Mesh networks are wonderful for many reasons. My primary interest in them is their ability to decentralize Internet connectivity but they also offer a major advantage for those living in areas not currently services by high-speed Internet providers: a more cost effective means of obtaining Internet connectivity.
A lot of people complain that the Internet service providers (ISP) in their area don’t offer high-speed connectivity to their home but offer it to homes only a block or two away. In almost all cases ISPs will connect your home up but they’ll put the cost of expanding their infrastructure on you:
When Cole Marshall decided to buy an empty lot and build a house, one of his top priorities was getting fast and reliable Internet service.
Marshall says he received assurances from Charter, the local cable company, that he could get Internet access to his home in Wisconsin. There was also a promise of relatively fast DSL, with telco Frontier Communications telling him it could provide 24Mbps download speeds, he told Ars.
As it turned out, neither company could deliver. Once the house was built, Charter would only offer service if he paid $117,000 to cover the cost of extending its network to his new home. Frontier does provide DSL Internet, but only at slower speeds of up to 3Mbps downstream and 1Mbps upstream.
Marshall, who works at home as a Web developer, subscribed to Frontier and struggles with his Internet connection daily.
“Cable was always available everywhere I lived, and I never thought moving just a little bit out of the city would mean I’d get hardly anything,” Marshall said.
Whether Charter and Frontier provided those assurances is a case of he said, she said. But the core problem, Marshall wanting access to faster Internet connectivity, exists regardless. In this case Charter isn’t unwilling to provide him cable Internet but it does expect him to pay for expanding its infrastructure to him. The price isn’t surprising since acquiring permits, digging up ground, burying fiber, and covering it back up isn’t cheap. But Marshall also isn’t without choices.
Wireless Internet connectivity is nice because it doesn’t require building a lot of physical infrastructure. You only need two radios to span a gap. And based on the story Marshall isn’t that far from Charter customers with cable Internet service:
Marshall has been told that his home was about 3,200 feet from Charter’s network, or about 6/10 of a mile. But a Charter spokesperson told Ars that an inspection determined it could not build to Marshall’s home from the nearest facilities.
Spanning approximately one kilometer is easily doable with affordable radios. The directional NanoStations we used at AgoraFest can span five times that distance and cost about $40 to $50 per radio. Here is where Marshall could make use of a mesh network.

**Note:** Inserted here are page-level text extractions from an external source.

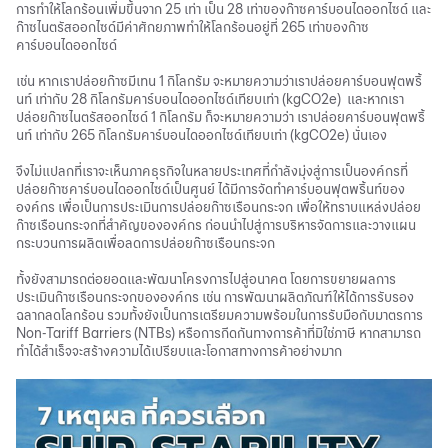
การทำให้โลกร้อนเพิ่มขึ้นจาก 25 เท่า เป็น 28 เท่าของก๊าซคาร์บอนไดออกไซด์ และ
ก๊าซไนตรัสออกไซด์มีค่าศักยภาพทำให้โลกร้อนอยู่ที่ 265 เท่าของก๊าซ
คาร์บอนไดออกไซด์
เช่น หากเราปล่อยก๊าซมีเทน 1 กิโลกรัม จะหมายความว่าเราปล่อยคาร์บอนฟุตพริ้
นท์ เท่ากับ 28 กิโลกรัมคาร์บอนไดออกไซด์เทียบเท่า (kgCO2e) และหากเรา
ปล่อยก๊าซไนตรัสออกไซด์ 1 กิโลกรัม ก็จะหมายความว่า เราปล่อยคาร์บอนฟุตพริ้
นท์ เท่ากับ 265 กิโลกรัมคาร์บอนไดออกไซด์เทียบเท่า (kgCO2e) นั่นเอง
จึงไม่แปลกที่เราจะเห็นภาคธุรกิจในหลายประเทศที่กำลังมุ่งสู่การเป็นองค์กรที่
ปล่อยก๊าซคาร์บอนไดออกไซด์เป็นศูนย์ ได้มีการจัดทำคาร์บอนฟุตพริ้นท์ของ
องค์กร เพื่อเป็นการประเมินการปล่อยก๊าซเรือนกระจก เพื่อให้ทราบแหล่งปล่อย
ก๊าซเรือนกระจกที่สำคัญขององค์กร ก่อนนำไปสู่การบริหารจัดการและวางแผน
กระบวนการผลิตเพื่อลดการปล่อยก๊าซเรือนกระจก
ทั้งยังสามารถต่อยอดและพัฒนาโครงการไปสู่อนาคต โดยการขยายผลการ
ประเมินก๊าซเรือนกระจกขององค์กร เช่น การพัฒนาผลิตภัณฑ์ให้ได้การรับรอง
ฉลากลดโลกร้อน รวมทั้งยังเป็นการเตรียมความพร้อมในการรับมือกับมาตรการ
Non-Tariff Barriers (NTBs) หรือการกีดกันทางการค้าที่มิใช่ภาษี หากสามารถ
ทำได้สำเร็จจะสร้างความได้เปรียบและโอกาสทางการค้าอย่างมาก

Were he to offer to pay one of Charter’s customers it’s likely they would have no issue providing him Internet access via wireless radio. After all, most people buy more bandwidth than they need and are happy to receive a little undeclared income. If other people in his housing development made similar deals it would be trivial for his neighborhood to have access to fast Internet connectivity for a very modest price. And because of how mesh networks operate the Internet connectivity could be maintained even if one of the Charter customers canceled a deal.
We did something like this in the military when they built new barracks but didn’t terminate the wiring or provide service by other means. In our case, it involved cat5 to another building and paying our LT’s cable bill. Good times!